You can install using **pip**:
```
pip install pandas_flavor
```
or conda (thanks @ericmjl)!
```
conda install -c conda-forge pandas-flavor
```

## Contributing

Pull requests are always welcome! If you find a bug, don't hestitate to open an issue or submit a PR. If you're not sure how to do that, check out this [simple guide](https://github.com/Zsailer/guide-to-working-as-team-on-github).

If you have a feature request, please open an issue or submit a PR!

## TL;DR

Pandas 0.23 introduced a simpler API for [extending Pandas](https://pandas.pydata.org/pandas-docs/stable/development/extending.html#extending-pandas). This API provided two key decorators, `register_dataframe_accessor` and `register_series_accessor`, that enable users to register **accessors** with Pandas DataFrames and Series.

Pandas Flavor originated as a library to backport these decorators to older versions of Pandas (<0.23). While doing the backporting, it became clear that registering **methods** directly to Pandas objects might be a desired feature as well.[*](#footnote)

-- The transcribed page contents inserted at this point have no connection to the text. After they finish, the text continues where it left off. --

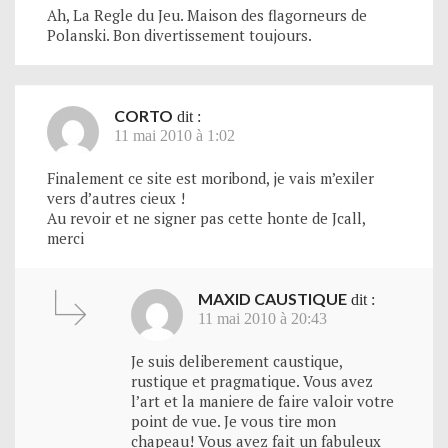
Ah, La Regle du Jeu. Maison des flagorneurs de
Polanski. Bon divertissement toujours.
CORTO
dit :
11 mai 2010 à 1:02
Finalement ce site est moribond, je vais m’exiler
vers d’autres cieux !
Au revoir et ne signer pas cette honte de Jcall,
merci
MAXID CAUSTIQUE
dit :
11 mai 2010 à 20:43
Je suis deliberement caustique,
rustique et pragmatique. Vous avez
l’art et la maniere de faire valoir votre
point de vue. Je vous tire mon
chapeau! Vous avez fait un fabuleux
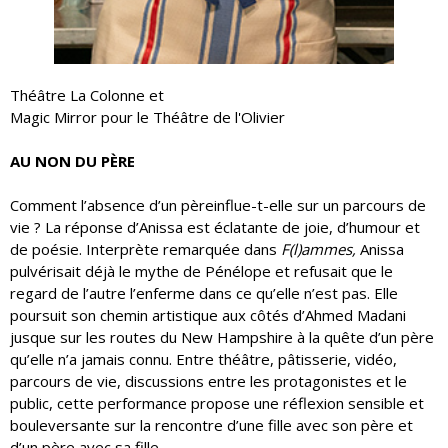
Théâtre La Colonne et
Magic Mirror pour le Théâtre de l'Olivier
AU NON DU PÈRE
Comment l’absence d’un pèreinflue-t-elle sur un parcours de
vie ? La réponse d’Anissa est éclatante de joie, d’humour et
de poésie. Interprète remarquée dans
F(l)ammes,
Anissa
pulvérisait déjà le mythe de Pénélope et refusait que le
regard de l’autre l’enferme dans ce qu’elle n’est pas. Elle
poursuit son chemin artistique aux côtés d’Ahmed Madani
jusque sur les routes du New Hampshire à la quête d’un père
qu’elle n’a jamais connu. Entre théâtre, pâtisserie, vidéo,
parcours de vie, discussions entre les protagonistes et le
public, cette performance propose une réflexion sensible et
bouleversante sur la
rencontre d’une fille avec son père et
d’un père avec sa fille.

**It is likely that Pandas deliberately chose not implement to this feature. If everyone starts monkeypatching DataFrames with their custom methods, it could lead to confusion in the Pandas community. The preferred Pandas approach is to namespace your methods by registering an accessor that contains your custom methods.*

**So how does method registration work?**

When you register a method, Pandas flavor actually creates and registers a (this is subtle, but important) **custom accessor class that mimics** the behavior of a method by:
1. inheriting the docstring of your function
2. overriding the `__call__` method to call your function.